Ambos perdieron sus concursos de similar manera. Es decir, superaban en trayectoria y antecedentes a quienes ganaron sus concursos, pero estos recibieron el máximo puntaje en la calificación de sus clases, que es algo absolutamente arbitrario y subjetivo.

La seguidilla de irregularidades ha puesto en alerta a los propios gremios docentes, que se encontrarían juntando antecedentes para solicitar un sumario investigativo que podría alcanzar no sólo a las autoridades sino también a los docentes que habrían sido parte de esta maniobra, varios de los cuales se repiten en los jurados. Cuestión que podría exceder el ámbito académico y llegar a la justicia ordinaria, por tratarse de una aparente “asociación ilícita”.

Caos y politización

La actual situación en la UNViMe es caótica. La semana pasada se aceptó la renuncia del secretario de Bienestar y Asuntos Universitarios, Julio Ortíz, quien según versiones habría tenido fuertes diferencias con el conductor político de Rivarola, el diputado nacional José Luis Riccardo, por lo que es reemplazado por Gabriela Zeballos.

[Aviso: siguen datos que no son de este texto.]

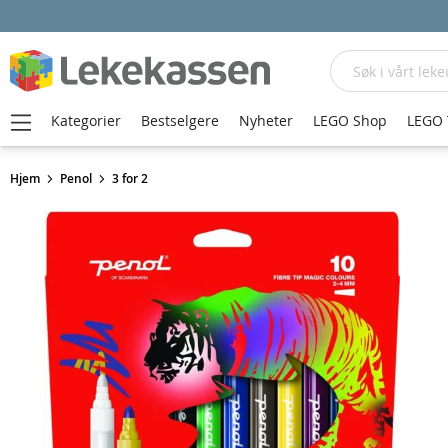
Søk
Kategorier
Bestselgere
Nyheter
LEGO Shop
LEGO 
Hjem
Penol
3 for 2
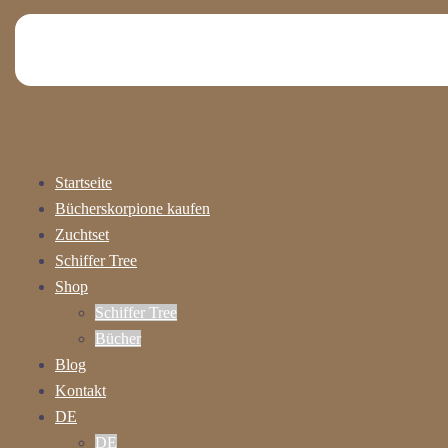
Startseite
Bücherskorpione kaufen
Zuchtset
Schiffer Tree
Shop
Schiffer Tree
Bücher
Blog
Kontakt
DE
DE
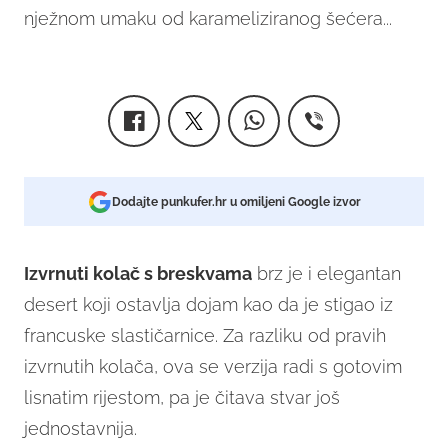
nježnom umaku od karameliziranog šećera...
Dodajte punkufer.hr u omiljeni Google izvor
Izvrnuti kolač s breskvama
brz je i elegantan
desert koji ostavlja dojam kao da je stigao iz
francuske slastičarnice. Za razliku od pravih
izvrnutih kolača, ova se verzija radi s gotovim
lisnatim rijestom, pa je čitava stvar još
jednostavnija.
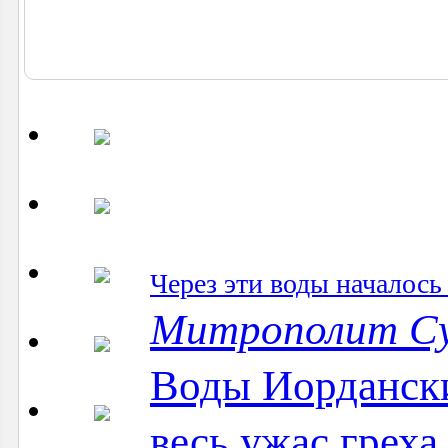
Через эти воды началось
Митрополит С
Воды Иордански
весь ужас греха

Por otro lado, uno de los gremios docentes –ADOI- presentó en la Cámara Federal de Mendoza una impugnación al Estatuto Provisorio que hizo aprobar Rivarola, hecho a medida para favorecer sus chances de perpetuarse al frente del rectorado ganando en las elecciones de normalización.

Asimismo, ante la contundente impugnación que había presentado la propia CONADU nacional al llamado a concurso de reválida para docentes que ya habían concursado de manera cerrada, el rector Rivarola debió dar marcha atrás y derogar su anterior resolución. Un papelón que terminará dando argumentos a quienes presentaron la impugnación del propio estatuto ante la justicia federal.

Simultáneamente trascendió una seria denuncia pública sobre “usurpación de título” que abarca a la actual directora de la Escuela de Ciencias Sociales y Educación, Roxana Tropich, quien es Licenciada pero firmaba como Magister. El tema no solo pega de lleno en el Secretario Legal que debería supervisar la legalidad de los títulos, sino también en el propio rector que la sostiene.

El escándalo también tendrá serias consecuencias político-electorales para la alianza Avanzar-Cambiemos, dado que Tropich, quien militaba en el justicialismo daractense, se pasó de bando y es candidata a intendenta de Claudio Poggi, quien no puede creer su mala suerte.

Todo indica que con el correr de los días Tropich se vería obligada a presentar su renuncia, si efectivamente se comprueba que cometió al menos dos delitos: falsedad ideológica y usurpación de títulos, pergaminos poco favorables para quien se presenta como una nueva opción para gobernar su ciudad.

Como si todo esto no fuera suficiente en medio del descalabro institucional que padece la universidad, la obra del campus que se encuentra casi parada se ha convertido en “obrador electoral” para la realización de pancartas y pasacalles políticos de Poggi y Andreotti, como pueden verse en las fotografías que acompañan esta nota.